The problem: So that nothing is lost, write out all the lines below exactly.

Material for this exercise:
□ □ □ □ □ □ □

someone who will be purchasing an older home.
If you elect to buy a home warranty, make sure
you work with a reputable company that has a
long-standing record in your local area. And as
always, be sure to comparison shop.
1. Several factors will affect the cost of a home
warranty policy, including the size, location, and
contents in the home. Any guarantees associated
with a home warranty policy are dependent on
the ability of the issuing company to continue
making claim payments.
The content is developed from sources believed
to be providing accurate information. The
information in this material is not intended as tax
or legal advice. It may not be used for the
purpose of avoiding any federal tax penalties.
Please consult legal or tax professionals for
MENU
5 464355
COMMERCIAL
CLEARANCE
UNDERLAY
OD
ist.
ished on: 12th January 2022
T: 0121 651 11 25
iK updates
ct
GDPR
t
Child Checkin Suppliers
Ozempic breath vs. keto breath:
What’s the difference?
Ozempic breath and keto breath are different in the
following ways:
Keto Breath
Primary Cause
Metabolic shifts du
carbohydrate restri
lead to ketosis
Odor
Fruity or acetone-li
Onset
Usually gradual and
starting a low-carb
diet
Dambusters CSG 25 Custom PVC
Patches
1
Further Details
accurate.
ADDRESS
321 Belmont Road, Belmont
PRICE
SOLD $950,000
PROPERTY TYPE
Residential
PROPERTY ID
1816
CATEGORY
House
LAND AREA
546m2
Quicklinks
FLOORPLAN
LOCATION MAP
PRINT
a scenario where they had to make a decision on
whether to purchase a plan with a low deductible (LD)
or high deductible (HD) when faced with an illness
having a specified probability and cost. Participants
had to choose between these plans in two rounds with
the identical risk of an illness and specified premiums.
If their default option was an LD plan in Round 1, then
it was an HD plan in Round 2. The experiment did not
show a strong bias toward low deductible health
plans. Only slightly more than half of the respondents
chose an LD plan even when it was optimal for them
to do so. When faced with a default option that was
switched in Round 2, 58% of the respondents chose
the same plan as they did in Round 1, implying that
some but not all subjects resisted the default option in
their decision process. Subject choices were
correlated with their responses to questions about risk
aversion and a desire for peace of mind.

□ □ □ □ □ □ □

Output below:
someone who will be purchasing an older home.
If you elect to buy a home warranty, make sure
you work with a reputable company that has a
long-standing record in your local area. And as
always, be sure to comparison shop.
1. Several factors will affect the cost of a home
warranty policy, including the size, location, and
contents in the home. Any guarantees associated
with a home warranty policy are dependent on
the ability of the issuing company to continue
making claim payments.
The content is developed from sources believed
to be providing accurate information. The
information in this material is not intended as tax
or legal advice. It may not be used for the
purpose of avoiding any federal tax penalties.
Please consult legal or tax professionals for
MENU
5 464355
COMMERCIAL
CLEARANCE
UNDERLAY
OD
ist.
ished on: 12th January 2022
T: 0121 651 11 25
iK updates
ct
GDPR
t
Child Checkin Suppliers
Ozempic breath vs. keto breath:
What’s the difference?
Ozempic breath and keto breath are different in the
following ways:
Keto Breath
Primary Cause
Metabolic shifts du
carbohydrate restri
lead to ketosis
Odor
Fruity or acetone-li
Onset
Usually gradual and
starting a low-carb
diet
Dambusters CSG 25 Custom PVC
Patches
1
Further Details
accurate.
ADDRESS
321 Belmont Road, Belmont
PRICE
SOLD $950,000
PROPERTY TYPE
Residential
PROPERTY ID
1816
CATEGORY
House
LAND AREA
546m2
Quicklinks
FLOORPLAN
LOCATION MAP
PRINT
a scenario where they had to make a decision on
whether to purchase a plan with a low deductible (LD)
or high deductible (HD) when faced with an illness
having a specified probability and cost. Participants
had to choose between these plans in two rounds with
the identical risk of an illness and specified premiums.
If their default option was an LD plan in Round 1, then
it was an HD plan in Round 2. The experiment did not
show a strong bias toward low deductible health
plans. Only slightly more than half of the respondents
chose an LD plan even when it was optimal for them
to do so. When faced with a default option that was
switched in Round 2, 58% of the respondents chose
the same plan as they did in Round 1, implying that
some but not all subjects resisted the default option in
their decision process. Subject choices were
correlated with their responses to questions about risk
aversion and a desire for peace of mind.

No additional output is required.